Chi-square and F critical values behave differently because their distributions change shape with df. A right-tailed chi-square cutoff at α = 0.05 grows with df (18.3070 at df = 10) since the whole distribution shifts right, while F cutoffs generally fall as the denominator df increases and the estimate of within-group variance stabilizes.
Worked Example: Two-Tailed t-Test Cutoff
A researcher compares a sample of n = 21 reaction times against a published benchmark using a two-tailed one-sample t-test at α = 0.05. The critical value comes from three steps:
- Degrees of freedom: df = n − 1 = 21 − 1 = 20.
- Split α across both tails: α/2 = 0.025 in each tail, so the cutoff sits at cumulative probability 1 − 0.025 = 0.975.
- Invert the t CDF: t₀.₉₇₅,₂₀ = 2.0860, giving critical values of ±2.0860.
The decision rule is: reject H₀ if |t| > 2.0860. If the study produces t = 2.30, that exceeds 2.0860, so the null hypothesis is rejected at the 5% level. Note the same statistic compared against the Z cutoff of ±1.96 would also reject — but with df = 5 the t cutoff would have been ±2.5706, and t = 2.30 would not reject. Small samples demand stronger evidence.

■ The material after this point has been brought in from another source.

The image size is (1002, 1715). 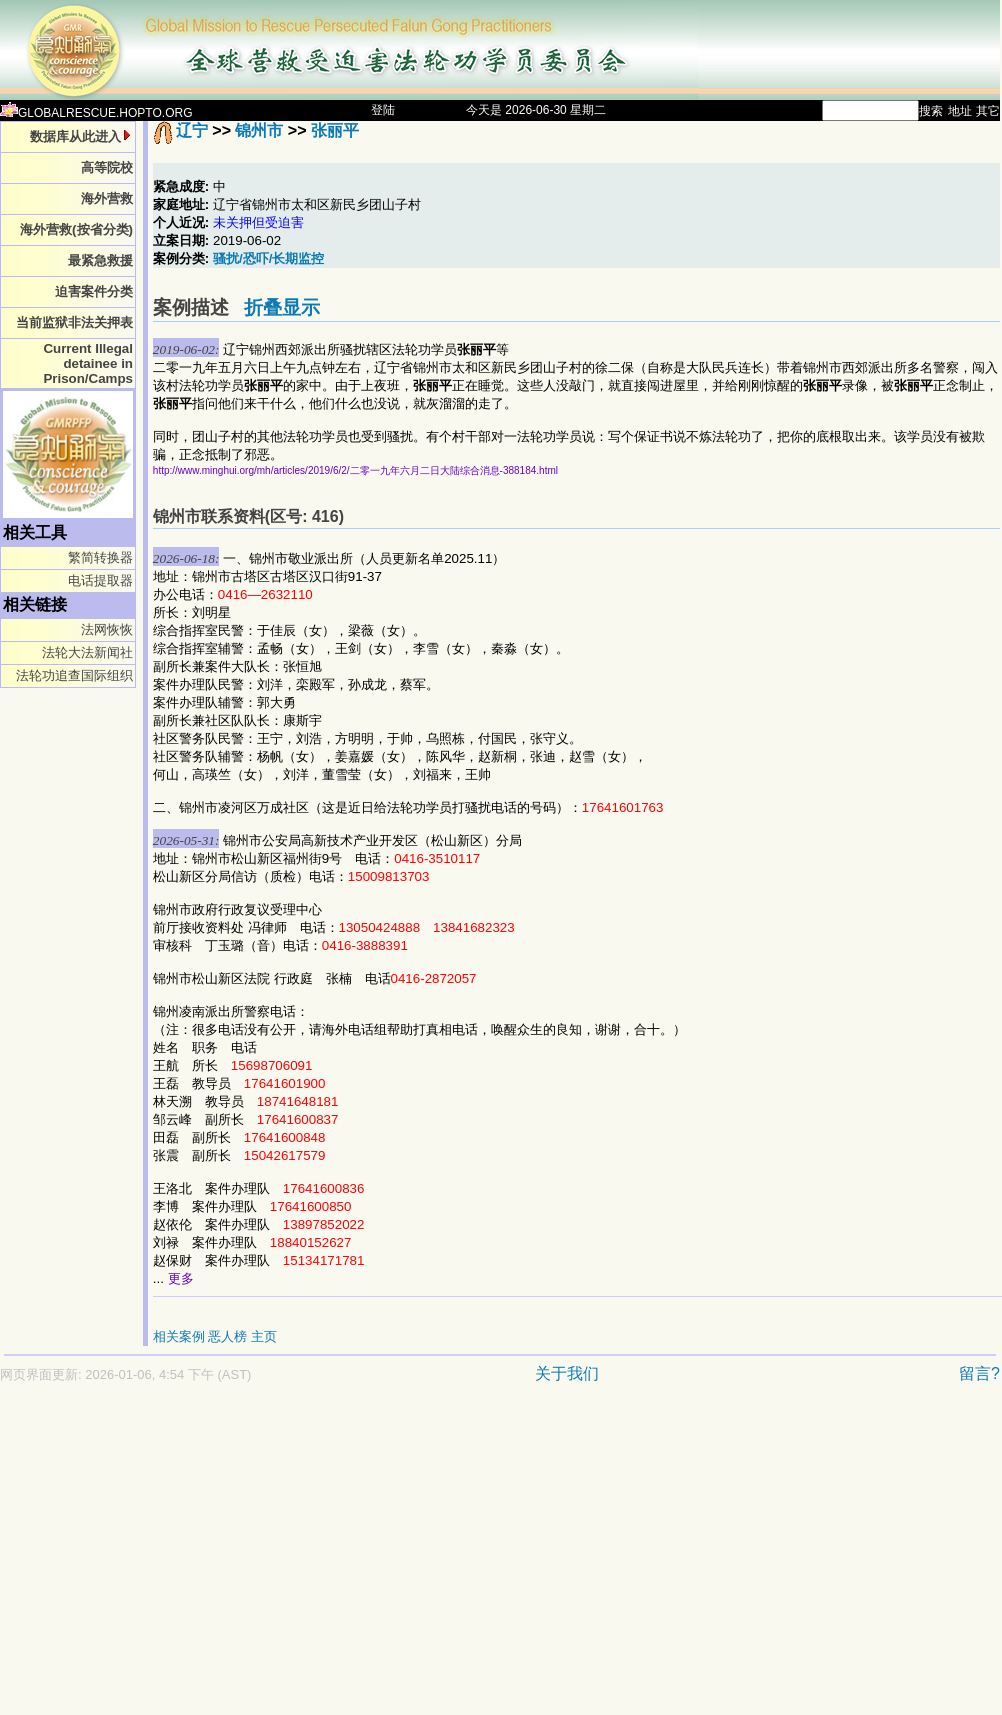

For comparison, selecting Chi-Square with α = 0.05 and df = 10 returns 18.3070, and selecting F with α = 0.05, df₁ = 3, df₂ = 12 returns 3.4903 — the threshold an ANOVA F statistic from four groups of four observations would need to clear.

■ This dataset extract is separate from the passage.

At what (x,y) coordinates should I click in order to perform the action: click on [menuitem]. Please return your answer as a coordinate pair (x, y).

Frequently Asked Questions
What is the difference between a critical value and a p-value?
They are two equivalent ways to run the same test. The critical value is a fixed cutoff on the statistic's scale, set by alpha before seeing data: reject if the statistic passes it. The p-value converts the observed statistic into a tail probability: reject if it is below alpha. The decisions always agree; the p-value additionally conveys how far past (or short of) the threshold the evidence landed.
Why does a two-tailed test use alpha divided by 2?
A two-tailed test rejects for extreme results in either direction, so the total false-positive budget of alpha must be shared between the two tails - alpha/2 in each. That pushes each cutoff further out, which is why the two-tailed Z cutoff at alpha = 0.05 is 1.96 while the one-tailed cutoff is only 1.645.
Why are chi-square and F critical values always positive?
Both statistics are built from squared quantities - sums of squared deviations or ratios of variances - so they cannot be negative. Their tests are conventionally right-tailed: only unusually large values indicate a departure from the null hypothesis, so a single upper critical value is all that is needed.
What happens to t critical values as the sample gets larger?
They decrease toward the Z critical value. At alpha = 0.05 two-tailed, the t cutoff falls from 2.5706 (df = 5) to 2.0860 (df = 20) to 1.9623 (df = 1000), converging on the normal 1.96. With fewer observations the standard deviation estimate is noisier, and the wider cutoff compensates for that extra uncertainty.
How do critical values relate to confidence intervals?
The two-tailed critical value is exactly the multiplier in a confidence interval at level 1 - alpha. A 95% confidence interval for a mean uses 1.96 standard errors (or the matching t value for small samples) because plus or minus 1.96 captures 95% of the sampling distribution. Testing at alpha = 0.05 and checking whether a 95% interval contains the null value are equivalent procedures.